Artikel 2. DUUR VAN DE OVEREENKOMST
2.1 Partijen zullen deze overeenkomst zo spoedig mogelijk uitvoeren, maar uiterlijk gelijktijdig met het nieuwe omgevingsrecht (Wabo c.a.), zoals dat op 1 oktober 2010 in werking zal treden.
2.2 Deze overeenkomst is gesloten voor de duur van een jaar, waarbij geacht wordt dat de overeenkomst telkens stilzwijgend na het verstrijken van dat jaar wordt verlengd met wederom een jaar.
Artikel 3. EVALUATIE
3.1 Partijen zullen de uitvoering van deze overeenkomst jaarlijks met elkaar evalueren. De eerste evaluatie geschiedt nadat de overeenkomst een jaar in werking is geweest. De provincie zal het initiatief nemen tot de evaluaties. De evaluaties dienen binnen drie maanden te zijn uitgevoerd. Bij de evaluaties zullen ten minste worden betrokken: de kostenvergoedings- aspecten, de invulling van de adviesrol van waterschappen na 1 januari 2012, de werkprocessen, adviezen, bezwaar- en beroepsprocedures en handhavingactiviteiten. Bij een evaluatie kan ook gebruik worden gemaakt van klantentevredenheidsonderzoeken, klachtenrapportages, projectevaluaties en productaudits. In dat kader zullen partijen met elkaar
o.m. bezien of, en zo ja op welke wijze, er onderdelen van de overeenkomst via aanpassingen, veranderingen en/of aanvullingen verbeterd kunnen worden.
Artikel 4. OPZEGGING
4.1 Een partij kan deze overeenkomst niet opzeggen of anderszins doen beëindigen, behalve indien de wet daartoe verplicht of als daartoe een draagkrachtig gemotiveerd schriftelijk verzoek tot beëindiging wordt ingediend, met in achtneming van een opzegtermijn van ten minste drie maanden, waarbij de opzeggende partij verplicht is om met de belanghebbende partij(en) schriftelijke afspraken te maken over de afwikkeling van lopende zaken.

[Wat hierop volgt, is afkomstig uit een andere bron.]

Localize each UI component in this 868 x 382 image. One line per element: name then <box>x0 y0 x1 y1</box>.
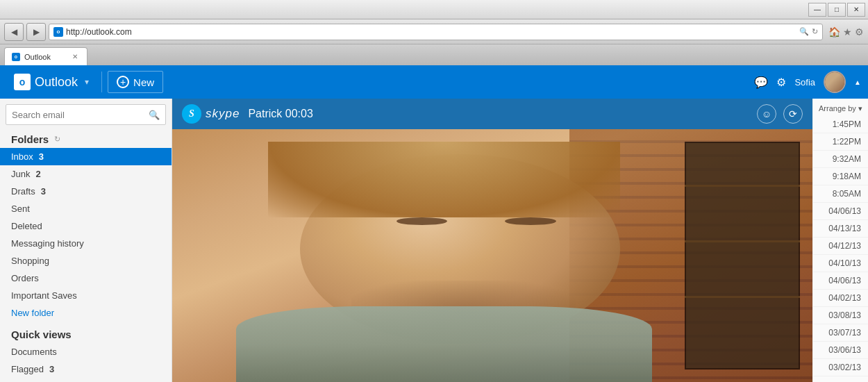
timestamp-12[interactable]: 03/08/13 <box>813 307 868 324</box>
timestamp-10[interactable]: 04/06/13 <box>813 272 868 290</box>
folder-item-sent[interactable]: Sent <box>0 200 172 217</box>
site-favicon: o <box>53 27 63 37</box>
star-icon[interactable]: ★ <box>843 26 852 38</box>
outlook-logo-icon: o <box>14 74 31 90</box>
arrange-by-label: Arrange by ▾ <box>819 104 862 113</box>
timestamp-13[interactable]: 03/07/13 <box>813 324 868 342</box>
timestamp-8[interactable]: 04/12/13 <box>813 238 868 255</box>
skype-logo-badge: S <box>182 104 201 124</box>
folders-loading-icon: ↻ <box>54 135 60 144</box>
sidebar: 🔍 Folders ↻ Inbox 3 Junk 2 Drafts 3 Sent… <box>0 99 172 382</box>
timestamp-11[interactable]: 04/02/13 <box>813 290 868 307</box>
folder-label-drafts: Drafts <box>11 186 35 197</box>
outlook-logo: o Outlook ▾ <box>7 74 96 90</box>
skype-logo: S skype <box>182 104 240 124</box>
address-text: http://outlook.com <box>66 27 796 37</box>
timestamp-15[interactable]: 03/02/13 <box>813 359 868 376</box>
titlebar-buttons: — □ ✕ <box>808 3 865 17</box>
timestamp-3[interactable]: 9:32AM <box>813 151 868 168</box>
search-icon: 🔍 <box>149 110 160 120</box>
folder-item-photos[interactable]: Photos 6 <box>0 378 172 382</box>
folder-item-inbox[interactable]: Inbox 3 <box>0 148 172 165</box>
shelf <box>685 142 800 369</box>
main-layout: 🔍 Folders ↻ Inbox 3 Junk 2 Drafts 3 Sent… <box>0 99 868 382</box>
folder-label-shopping: Shopping <box>11 256 49 266</box>
folders-title: Folders <box>11 133 49 145</box>
folder-item-important-saves[interactable]: Important Saves <box>0 287 172 304</box>
folder-label-flagged: Flagged <box>11 364 44 374</box>
person-face <box>172 129 812 382</box>
folder-item-deleted[interactable]: Deleted <box>0 217 172 235</box>
tab-close-button[interactable]: ✕ <box>70 52 80 62</box>
new-button[interactable]: + New <box>108 71 163 93</box>
outlook-name: Outlook <box>35 75 78 90</box>
skype-end-call-icon[interactable]: ☺ <box>757 104 776 124</box>
avatar-image <box>825 72 844 92</box>
timestamp-1[interactable]: 1:45PM <box>813 116 868 133</box>
avatar[interactable] <box>824 71 846 93</box>
settings-icon[interactable]: ⚙ <box>855 26 864 38</box>
browser-titlebar: — □ ✕ <box>0 0 868 19</box>
back-button[interactable]: ◀ <box>4 23 24 41</box>
search-address-icon[interactable]: 🔍 <box>799 27 809 36</box>
search-input[interactable] <box>12 110 144 120</box>
settings-gear-icon[interactable]: ⚙ <box>776 76 786 89</box>
minimize-button[interactable]: — <box>808 3 826 17</box>
timestamp-5[interactable]: 8:05AM <box>813 185 868 203</box>
shirt <box>236 306 652 382</box>
new-folder-link[interactable]: New folder <box>0 304 172 322</box>
folder-item-junk[interactable]: Junk 2 <box>0 165 172 183</box>
browser-star-icons: 🏠 ★ ⚙ <box>828 26 864 38</box>
outlook-appbar: o Outlook ▾ + New 💬 ⚙ Sofia ▲ <box>0 65 868 99</box>
timestamp-6[interactable]: 04/06/13 <box>813 203 868 220</box>
folder-label-junk: Junk <box>11 169 30 179</box>
new-label: New <box>133 76 154 88</box>
browser-tabbar: o Outlook ✕ <box>0 44 868 65</box>
skype-header-icons: ☺ ⟳ <box>757 104 803 124</box>
outlook-caret[interactable]: ▾ <box>85 77 89 87</box>
expand-icon[interactable]: ▲ <box>854 78 861 86</box>
restore-button[interactable]: □ <box>828 3 846 17</box>
skype-overlay: S skype Patrick 00:03 ☺ ⟳ <box>172 99 812 382</box>
folder-item-shopping[interactable]: Shopping <box>0 252 172 269</box>
appbar-right: 💬 ⚙ Sofia ▲ <box>754 71 861 93</box>
folder-item-flagged[interactable]: Flagged 3 <box>0 360 172 378</box>
tab-label: Outlook <box>24 53 51 61</box>
timestamp-7[interactable]: 04/13/13 <box>813 220 868 238</box>
outlook-tab[interactable]: o Outlook ✕ <box>4 47 87 65</box>
video-content <box>172 129 812 382</box>
refresh-icon[interactable]: ↻ <box>812 27 818 36</box>
folder-item-messaging-history[interactable]: Messaging history <box>0 235 172 252</box>
timestamp-4[interactable]: 9:18AM <box>813 168 868 185</box>
folder-item-documents[interactable]: Documents <box>0 343 172 360</box>
tab-favicon: o <box>12 53 20 61</box>
username-label: Sofia <box>794 77 815 88</box>
address-bar[interactable]: o http://outlook.com 🔍 ↻ <box>49 24 823 40</box>
forward-button[interactable]: ▶ <box>26 23 46 41</box>
skype-header: S skype Patrick 00:03 ☺ ⟳ <box>172 99 812 129</box>
folder-label-messaging-history: Messaging history <box>11 238 84 249</box>
appbar-divider <box>101 72 102 92</box>
timestamp-14[interactable]: 03/06/13 <box>813 342 868 359</box>
close-button[interactable]: ✕ <box>847 3 865 17</box>
content-area: S skype Patrick 00:03 ☺ ⟳ <box>172 99 868 382</box>
chat-icon[interactable]: 💬 <box>754 76 768 89</box>
folder-item-orders[interactable]: Orders <box>0 269 172 287</box>
folder-label-documents: Documents <box>11 347 57 357</box>
folder-count-inbox: 3 <box>39 151 44 162</box>
folder-item-drafts[interactable]: Drafts 3 <box>0 183 172 200</box>
skype-caller-name: Patrick 00:03 <box>248 108 312 120</box>
timestamp-9[interactable]: 04/10/13 <box>813 255 868 272</box>
shelf-plank-1 <box>685 185 800 187</box>
search-box[interactable]: 🔍 <box>6 104 166 125</box>
folder-label-important-saves: Important Saves <box>11 290 77 301</box>
folder-label-deleted: Deleted <box>11 221 42 231</box>
skype-video-icon[interactable]: ⟳ <box>783 104 803 124</box>
home-icon[interactable]: 🏠 <box>828 26 840 38</box>
folder-count-flagged: 3 <box>49 364 54 374</box>
arrange-by-dropdown[interactable]: Arrange by ▾ <box>813 101 868 116</box>
folder-label-orders: Orders <box>11 273 39 283</box>
timestamp-2[interactable]: 1:22PM <box>813 133 868 151</box>
folder-label-inbox: Inbox <box>11 151 33 162</box>
new-circle-icon: + <box>117 76 129 88</box>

4.2 De overeenkomst eindigt eveneens indien partijen gezamenlijk tot beëindiging hebben besloten. Partijen dienen die beëindiging schriftelijk vast te leggen en daarbij de gevolgen van de beëindiging te hebben geregeld.

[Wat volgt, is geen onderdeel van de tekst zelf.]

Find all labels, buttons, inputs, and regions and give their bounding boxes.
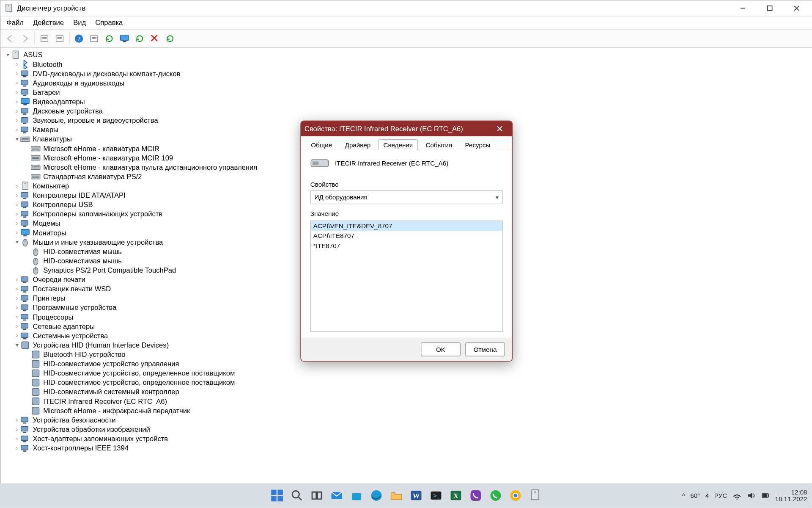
hid-icon <box>31 359 40 369</box>
tb-back-button[interactable] <box>3 32 17 46</box>
tray-indicator[interactable]: 4 <box>705 492 709 499</box>
arrow-left-icon <box>5 34 14 43</box>
tree-h6[interactable]: Microsoft eHome - инфракрасный передатчи… <box>2 406 810 415</box>
svg-rect-21 <box>271 490 276 495</box>
value-listbox[interactable]: ACPI\VEN_ITE&DEV_8707 ACPI\ITE8707 *ITE8… <box>310 221 503 332</box>
tree-ieee1394[interactable]: ›Хост-контроллеры IEEE 1394 <box>2 444 810 453</box>
tab-resources[interactable]: Ресурсы <box>460 139 496 150</box>
chrome-icon <box>509 489 521 502</box>
taskbar-terminal[interactable]: >_ <box>428 487 444 504</box>
keyboard-icon <box>20 135 30 144</box>
grid-icon <box>89 34 99 43</box>
tab-general[interactable]: Общие <box>306 139 337 150</box>
tree-h3[interactable]: HID-совместимое устройство, определенное… <box>2 378 810 387</box>
tree-video[interactable]: ›Видеоадаптеры <box>2 97 810 106</box>
taskview-icon <box>311 490 323 502</box>
taskbar[interactable]: W >_ X ^ 60° 4 РУС 12:08 18.11.2022 <box>0 483 812 508</box>
menu-help[interactable]: Справка <box>91 17 127 28</box>
tree-imaging[interactable]: ›Устройства обработки изображений <box>2 425 810 434</box>
printer-icon <box>20 275 30 284</box>
tb-properties-button[interactable] <box>52 32 66 46</box>
hid-icon <box>31 369 40 378</box>
store-icon <box>350 489 362 502</box>
taskbar-mail[interactable] <box>328 487 345 504</box>
taskbar-word[interactable]: W <box>408 487 424 504</box>
cancel-button[interactable]: Отмена <box>465 342 505 356</box>
tb-scan-hardware-button[interactable] <box>163 32 177 46</box>
modem-icon <box>20 219 30 228</box>
menu-view[interactable]: Вид <box>69 17 91 28</box>
search-button[interactable] <box>288 487 305 504</box>
tb-show-hide-tree-button[interactable] <box>37 32 51 46</box>
wifi-icon[interactable] <box>732 491 742 500</box>
tb-action-button[interactable] <box>87 32 101 46</box>
tree-root[interactable]: ▾ASUS <box>2 50 810 60</box>
battery-icon[interactable] <box>762 491 770 500</box>
tree-storagehost[interactable]: ›Хост-адаптеры запоминающих устройств <box>2 434 810 443</box>
sound-icon <box>20 116 30 125</box>
tb-help-button[interactable] <box>72 32 86 46</box>
tb-enable-button[interactable] <box>133 32 147 46</box>
update-icon <box>104 34 114 43</box>
list-item[interactable]: ACPI\VEN_ITE&DEV_8707 <box>311 221 502 231</box>
tb-forward-button[interactable] <box>18 32 32 46</box>
titlebar[interactable]: Диспетчер устройств <box>0 0 812 16</box>
tray-chevron[interactable]: ^ <box>682 492 685 499</box>
taskbar-devmgr[interactable] <box>527 487 543 504</box>
list-item[interactable]: *ITE8707 <box>311 241 502 251</box>
maximize-button[interactable] <box>756 0 783 16</box>
svg-rect-30 <box>351 493 361 500</box>
close-icon <box>497 126 503 132</box>
tb-uninstall-button[interactable] <box>148 32 162 46</box>
tree-audio[interactable]: ›Аудиовходы и аудиовыходы <box>2 78 810 88</box>
start-button[interactable] <box>269 487 285 504</box>
taskbar-excel[interactable]: X <box>447 487 464 504</box>
tab-details[interactable]: Сведения <box>378 139 418 150</box>
taskbar-whatsapp[interactable] <box>487 487 504 504</box>
monitor-icon <box>20 228 30 237</box>
menu-action[interactable]: Действие <box>28 17 69 28</box>
taskbar-store[interactable] <box>348 487 365 504</box>
tab-driver[interactable]: Драйвер <box>340 139 376 150</box>
svg-rect-23 <box>271 496 276 501</box>
mouse-icon <box>31 265 40 275</box>
tree-h4[interactable]: HID-совместимый системный контроллер <box>2 387 810 397</box>
list-item[interactable]: ACPI\ITE8707 <box>311 231 502 241</box>
property-combo[interactable]: ИД оборудования ▾ <box>310 190 503 204</box>
battery-icon <box>20 88 30 97</box>
terminal-icon: >_ <box>429 489 442 502</box>
tree-battery[interactable]: ›Батареи <box>2 88 810 97</box>
folder-icon <box>390 489 402 502</box>
close-button[interactable] <box>783 0 810 16</box>
ok-button[interactable]: OK <box>421 342 461 356</box>
tree-h2[interactable]: HID-совместимое устройство, определенное… <box>2 369 810 378</box>
taskbar-chrome[interactable] <box>507 487 524 504</box>
taskbar-edge[interactable] <box>368 487 384 504</box>
tab-events[interactable]: События <box>420 139 458 150</box>
tray-lang[interactable]: РУС <box>714 492 727 499</box>
disk-icon <box>20 107 30 116</box>
tree-bluetooth[interactable]: ›Bluetooth <box>2 60 810 69</box>
tb-update-driver-button[interactable] <box>102 32 116 46</box>
property-combo-value: ИД оборудования <box>315 193 368 201</box>
hid-icon <box>31 378 40 387</box>
minimize-button[interactable] <box>730 0 757 16</box>
volume-icon[interactable] <box>747 491 756 500</box>
tray-temp[interactable]: 60° <box>690 492 700 499</box>
hid-icon <box>31 397 40 406</box>
hid-icon <box>31 406 40 415</box>
dialog-titlebar[interactable]: Свойства: ITECIR Infrared Receiver (EC R… <box>301 121 512 136</box>
tray-clock[interactable]: 12:08 18.11.2022 <box>775 489 807 502</box>
svg-rect-22 <box>277 490 283 495</box>
tree-dvd[interactable]: ›DVD-дисководы и дисководы компакт-диско… <box>2 69 810 78</box>
menu-file[interactable]: Файл <box>2 17 28 28</box>
system-icon <box>20 331 30 340</box>
dialog-close-button[interactable] <box>491 121 508 136</box>
taskbar-explorer[interactable] <box>388 487 404 504</box>
tree-security[interactable]: ›Устройства безопасности <box>2 415 810 425</box>
tree-h5[interactable]: ITECIR Infrared Receiver (EC RTC_A6) <box>2 397 810 406</box>
tb-scan-button[interactable] <box>118 32 132 46</box>
taskview-button[interactable] <box>308 487 325 504</box>
tree-disk[interactable]: ›Дисковые устройства <box>2 107 810 116</box>
taskbar-viber[interactable] <box>467 487 484 504</box>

Artikel 5. SAMENWERKING OMGEVINGSVERGUNNINGVERLENING
5.1 Het bevoegd gezag is zowel procedureel als inhoudelijk verantwoordelijk voor het gehele vergunningproces. Daarbij is medewerking van en samenwerking met andere partijen noodzakelijk. Daarom zullen partijen hun volledige medewerking verlenen aan het bevoegd gezag. Het bevoegd gezag en de andere partijen werken samen, zoals neergelegd in door partijen gezamenlijk vastgestelde werkprocessen voor vergunningverlening. Deze werkprocessen zien op het hele vergunningtraject van de oriëntatiefase tot en met eventuele hoger beroepsprocedures bij de Afdeling bestuursrechtspraak van de Raad van State. Deze werkprocesafspraken maken onderdeel uit van deze overeenkomst en zijn als bijlage 1 aan deze overeenkomst gehecht.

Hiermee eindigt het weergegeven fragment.